AGI – “Giulio era ammanettato con le mani dietro alla schiena, con gli occhi bendati. Era a circa 5 metri da me. Indossava una maglietta bianca, pantalone larghi e blu scuro”. Lo racconta un ex detenuto palestinese in un video – acquisito dalla corte d’assise di Roma e proiettato oggi in aula nel corso del processo per il sequestro e la morte di Giulio Regeni avvenuta nel 2016 in Egitto -, estrapolato da un documentario di Al Jazeera. “In seguito l’ho rivisto che usciva dall’interrogatorio, sfinito dalle torture – ricostruisce l’uomo che si trovava in carcere con Regeni -. Era tra due carcerieri che lo portavano a spalla verso le celle. Non era nudo, indossava degli abiti. Ho visto un altro detenuto con la schiena blu per i segni di tortura”.

 

C’era una domanda che, secondo l’ex detenuto, è stata rivolta più volte a Regeni. “Insistevano molto con la domanda ‘Giulio dove hai imparato a superare le tecniche per affrontare l’interrogatorio?’. Ricordo più volte questa domanda ripetuta in dialetto egiziano o in arabo. Non so se Giulio ha risposto o meno. Insistevano molto su questo punto, erano nervosi. Usavano la scossa elettrica e lo torturavano con la corrente”, aggiunge. A portare Regeni all’interrogatorio c’erano ufficiali che il detenuto aveva già visto, “ufficiali che non avevo mai visto prima” e “un dottore specializzato in psicologia – aggiunge -. Siamo stati sequestrati, torturati e liberati senza un perché”. 

 

La sorella di Giulio, mamma mi disse ‘gli hanno fatto tanto male’

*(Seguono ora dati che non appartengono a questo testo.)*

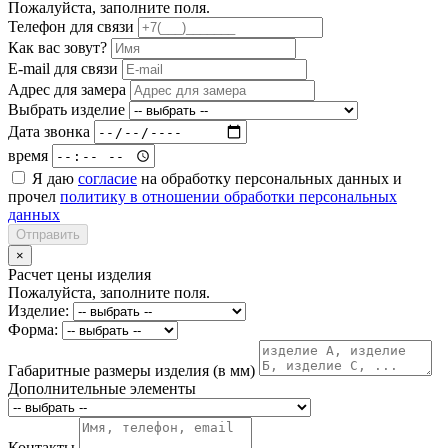
Пожалуйста, заполните поля.
Телефон для связи
Как вас зовут?
E-mail для связи
Адрес для замера
Выбрать изделие
Дата звонка
время
Я даю
согласие
на обработку персональных данных и
прочел
политику в отношении обработки персональных
данных
Отправить
×
Расчет цены изделия
Пожалуйста, заполните поля.
Изделие:
Форма:
Габаритные размеры изделия (в мм)
Дополнительные элементы
Контакты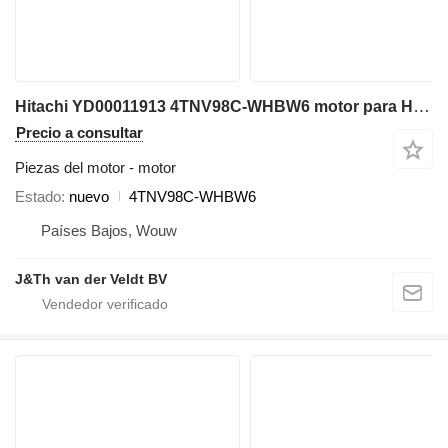
Hitachi YD00011913 4TNV98C-WHBW6 motor para Hitachi ZX85US-6 ZX85USB-6 miniexcavadora
Precio a consultar
Piezas del motor - motor
Estado
nuevo
4TNV98C-WHBW6
Países Bajos, Wouw
J&Th van der Veldt BV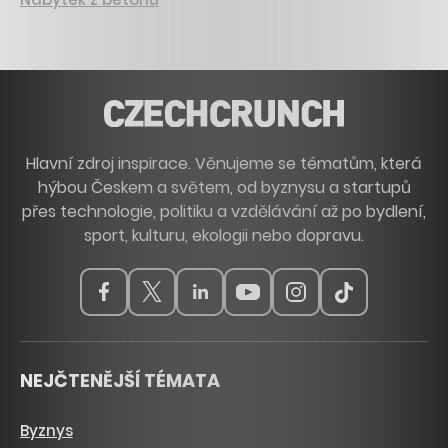
Hlavní zdroj inspirace. Věnujeme se tématům, která
hýbou Českem a světem, od byznysu a startupů
přes technologie, politiku a vzdělávání až po bydlení,
sport, kulturu, ekologii nebo dopravu.
NEJČTENĚJŠÍ TÉMATA
Byznys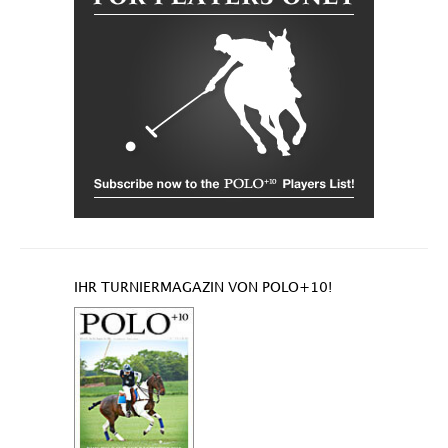
IHR TURNIERMAGAZIN VON POLO+10!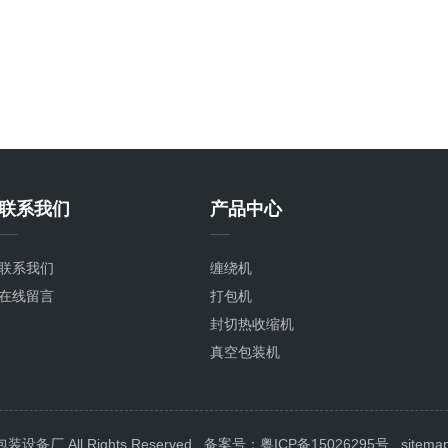
联系我们
产品中心
联系我们
缠绕机
在线留言
打包机
封切热收缩机
真空包装机
封箱机
喷码机
封口机
 All Rights Reserved
备案号：粤ICP备15026295号
sitema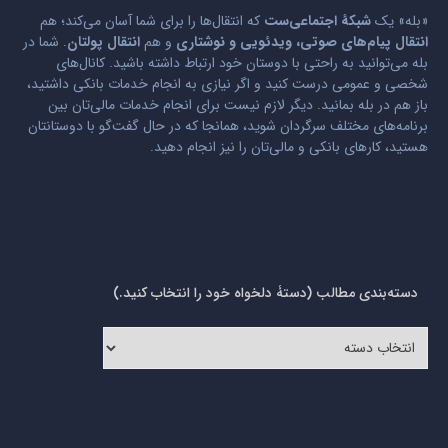
«بله» یک
شبکۀ اجتماعی‌ست
که انتقال‌ها را برای شما آسان می‌کند؛ هم
انتقال پیام‌های صوتی، ویدئویی و نوشتاری
و هم
انتقال پولتان
. شما در
بله می‌توانید به راحتی با دوستان خود ارتباط داشته باشید. کانال‌های
شخصی و عمومی درست کنید و اگر نیازی به انجام خدمات بانکی داشتید،
باز هم در بله بمانید. دیگر لازم نیست برای انجام خدمات مالی‌تان بین
برنامه‌های مختلف سرگردان شوید، همانجا که در حال گفت‌گو با دوستانتان
هستید، کارهای بانکی و مالی‌تان را نیز انجام دهید.
دسته‌بندی مطالب (دستۀ دلخواه خود را انتخاب کنید.)
دسته‌بندی
مطالب
(دستۀ
دلخواه
خود
را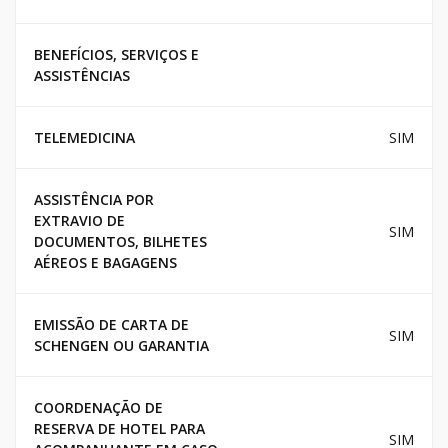
BENEFÍCIOS, SERVIÇOS E
ASSISTÊNCIAS
TELEMEDICINA
SIM
ASSISTÊNCIA POR
EXTRAVIO DE
SIM
DOCUMENTOS, BILHETES
AÉREOS E BAGAGENS
EMISSÃO DE CARTA DE
SIM
SCHENGEN OU GARANTIA
COORDENAÇÃO DE
RESERVA DE HOTEL PARA
SIM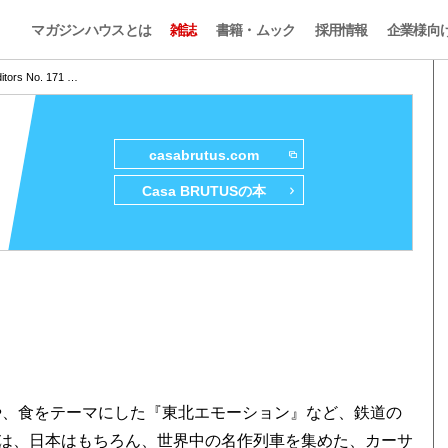
マガジンハウスとは
雑誌
書籍・ムック
採用情報
企業様向
itors No. 171 …
casabrutus.com
Casa BRUTUSの本
』や、食をテーマにした『東北エモーション』など、鉄道の
は、日本はもちろん、世界中の名作列車を集めた、カーサ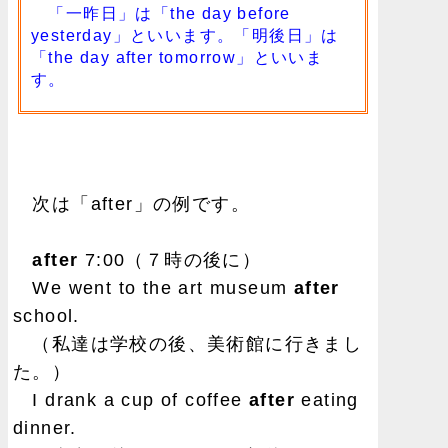
「一昨日」は「the day before
yesterday」といいます。「明後日」は
「the day after tomorrow」といいま
す。
次は「after」の例です。
after
7:00（７時の後に）
We went to the art museum
after
school.
（私達は学校の後、美術館に行きまし
た。）
I drank a cup of coffee
after
eating
dinner.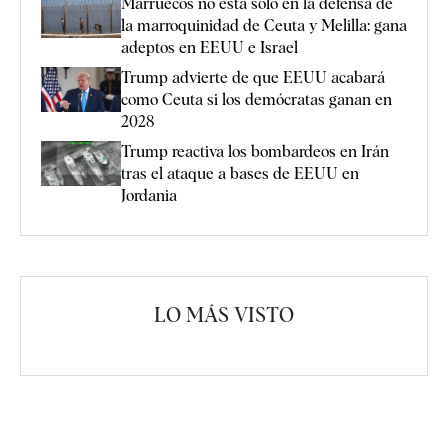
Marruecos no está solo en la defensa de
la marroquinidad de Ceuta y Melilla: gana
adeptos en EEUU e Israel
Trump advierte de que EEUU acabará
como Ceuta si los demócratas ganan en
2028
Trump reactiva los bombardeos en Irán
tras el ataque a bases de EEUU en
Jordania
LO MÁS VISTO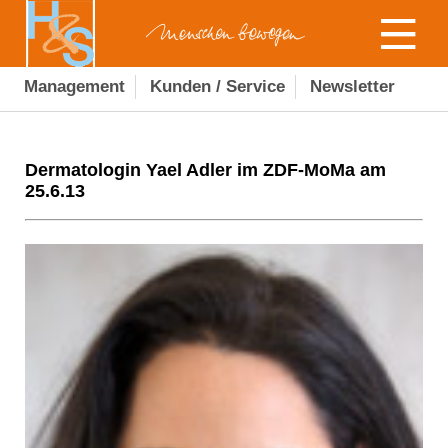
Management
Kunden / Service
Newsletter
Dermatologin Yael Adler im ZDF-MoMa am
25.6.13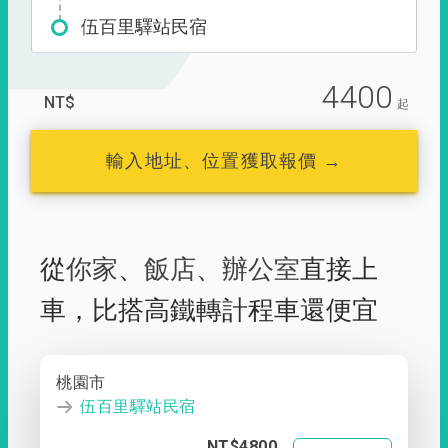
伍百里驛站民宿
4400
NT$
起
輸入地址、位置獲取報價 →
從
你家
、
飯店
、
辦公室
直接上
車，
比搭高鐵轉計程車還便宜
桃園市
伍百里驛站民宿
NT$4800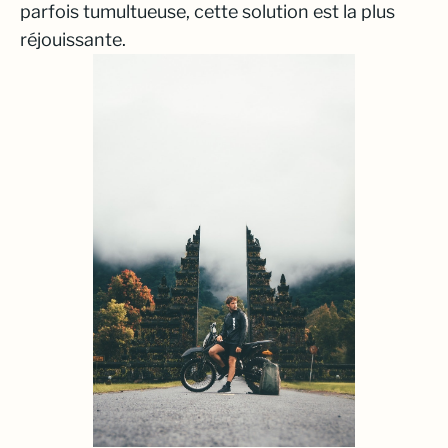
parfois tumultueuse, cette solution est la plus
réjouissante.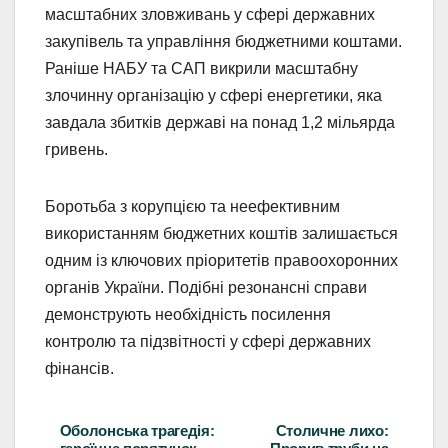
масштабних зловживань у сфері державних
закупівель та управління бюджетними коштами.
Раніше НАБУ та САП викрили масштабну
злочинну організацію у сфері енергетики, яка
завдала збитків державі на понад 1,2 мільярда
гривень.
Боротьба з корупцією та неефективним
використанням бюджетних коштів залишається
одним із ключових пріоритетів правоохоронних
органів України. Подібні резонансні справи
демонструють необхідність посилення
контролю та підзвітності у сфері державних
фінансів.
Оболонська трагедія:
Столичне лихо:
Навігація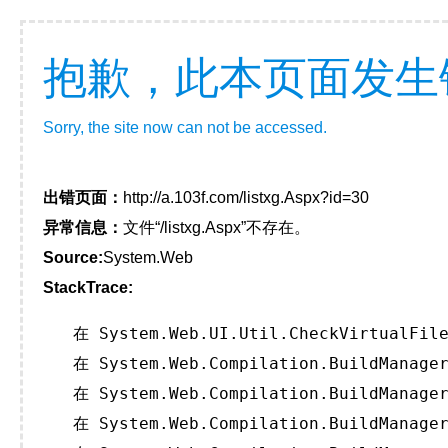
抱歉，此本页面发生
Sorry, the site now can not be accessed.
出错页面：
http://a.103f.com/listxg.Aspx?id=30
异常信息：
文件“/listxg.Aspx”不存在。
Source:
System.Web
StackTrace:
   在 System.Web.UI.Util.CheckVirtualFile
   在 System.Web.Compilation.BuildManager
   在 System.Web.Compilation.BuildManager
   在 System.Web.Compilation.BuildManager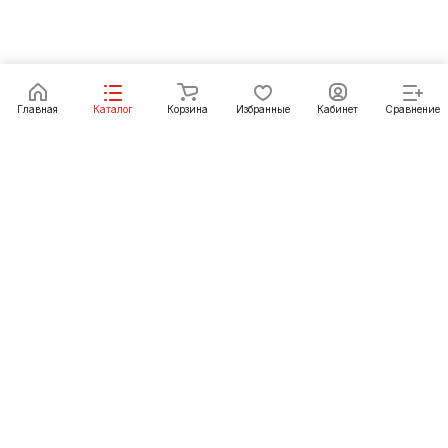
Главная
Каталог
Корзина
Избранные
Кабинет
Сравнение
Как купить
Подарки
О Компании
8 (3952) 72-14-02
irkutsk@pechgrad.ru
angarsk@pechgrad.ru
Иркутск, ул. 1-ая Московская, 1А (напротив Toyota
центра)
Ангарск, 22-й микрорайон, 43 (Ленинградский проспект)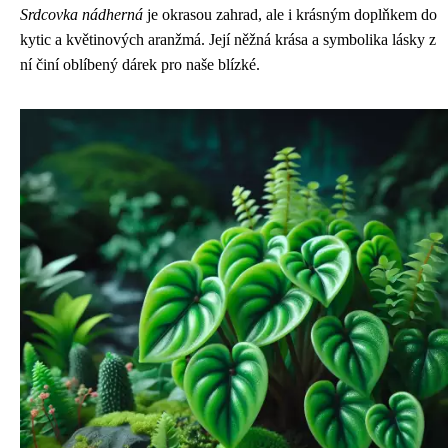
Srdcovka nádherná
je okrasou zahrad, ale i krásným doplňkem do
kytic a květinových aranžmá. Její něžná krása a symbolika lásky z
ní činí oblíbený dárek pro naše blízké.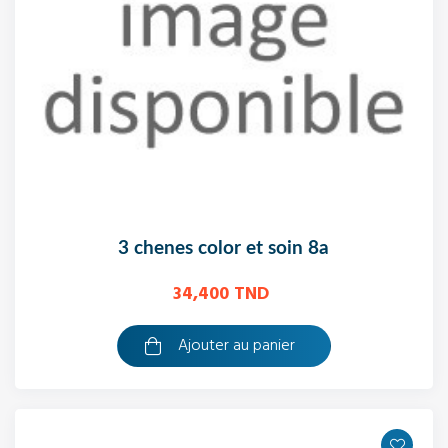
3 chenes color et soin 8a
34,400 TND
Ajouter au panier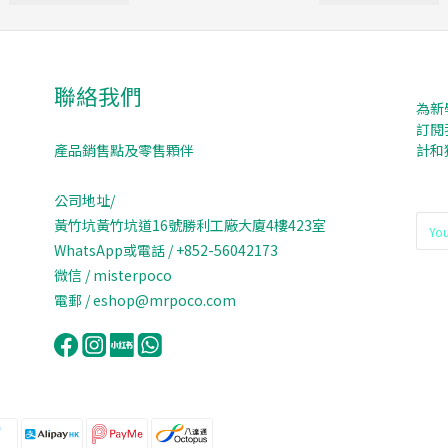
聯絡我們
為新
訂閱
產品銷售點及零售顆伴
計和
公司地址/
黃竹坑黃竹坑道16號勝利工廠大廈4樓423室
WhatsApp或電話 / +852-56042173
微信 / misterpoco
電郵 / eshop@mrpoco.com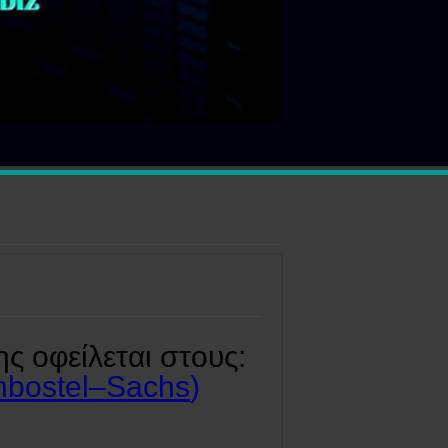
ς οφείλεται στους:
nbostel–Sachs
)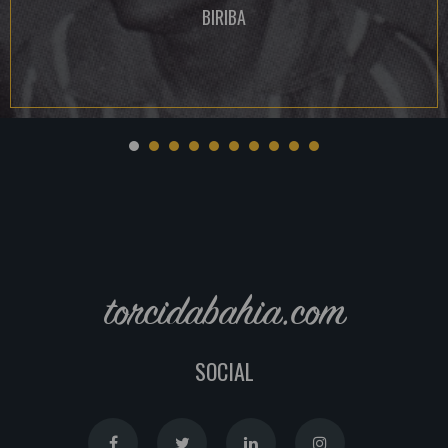
BIRIBA
torcidabahia.com
SOCIAL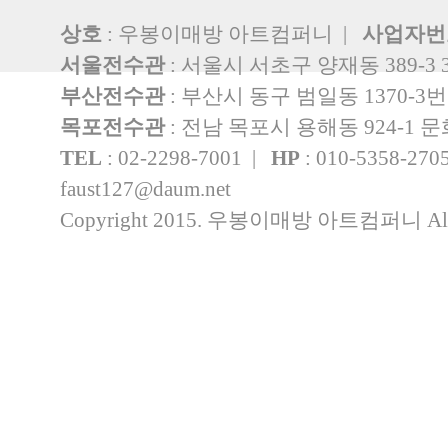
상호
: 우봉이매방 아트컴퍼니 |
사업자번
서울전수관
: 서울시 서초구 양재동 389-3 
부산전수관
: 부산시 동구 범일동 1370-3
목포전수관
: 전남 목포시 용해동 924-1
TEL
: 02-2298-7001 |
HP
: 010-5358-27
faust127@daum.net
Copyright 2015. 우봉이매방 아트컴퍼니 All rig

“Ricordo una telefonata nella quale mamma mi disse: ‘hanno fatto tanto male a Giulio’. La parola tortura pero’ l’ho sentita per la prima volta al telegiornale”. Lo racconta Irene Regeni, sorella di Giulio, ascoltata durante il processo sulla morte del fratello, in corso nell’aula Occorsio del tribunale di Roma, avvenuta nel 2016 a Il Cairo, in Egitto. Per le torture e l’omicidio sono quattro gli 007 egiziani imputati. “Giulio era un ragazzo normalissimo – ricorda la ragazza rispondendo alle domande di Alessandra Ballerini, legale della famiglia -, gli piaceva divertirsi. Per me era ‘Giuly'”.

 

Nel 2016 – anno del rapimento e della morte di Regeni -, “avevo 24 anni, quando lui era andato via di casa avevo 12 anni e lui 17: vedevo mio fratello come un ‘esempio’, era il ‘mio fratellone’. Mi è piaciuto tantissimo andarlo a trovare in New Messico con tutta la famiglia e lui, in quell’occasione, mi ha presentato i suoi amici. Sono stata ispirata a essere indipendente, infatti vivo fuori dall’Italia da 8 anni”, racconta Irene Regeni, visibilmente commossa, rispondendo alle domande del pm Sergio Colaiocco. “Avevamo punti di vista diversi sulle cose: lui era un umanista e io una scienziata. Eravamo sempre in contatto sulle cose importanti: ci sentivamo tramite chat e tramite mail”, racconta. “Giulio era interessato alla Storia, ma poi, dopo la triennale, ha iniziato a specializzarsi sull’Egitto. Lui voleva approfondire la lingua araba ed è stato mandato lì dall’università – ricostruisce Irene Regeni -. L’esperienza lo ha appassionato e ne è rimasto affascinato. Era un ragazzo aperto interessato a scoprire altre culture, voleva approfondire sempre tutto”.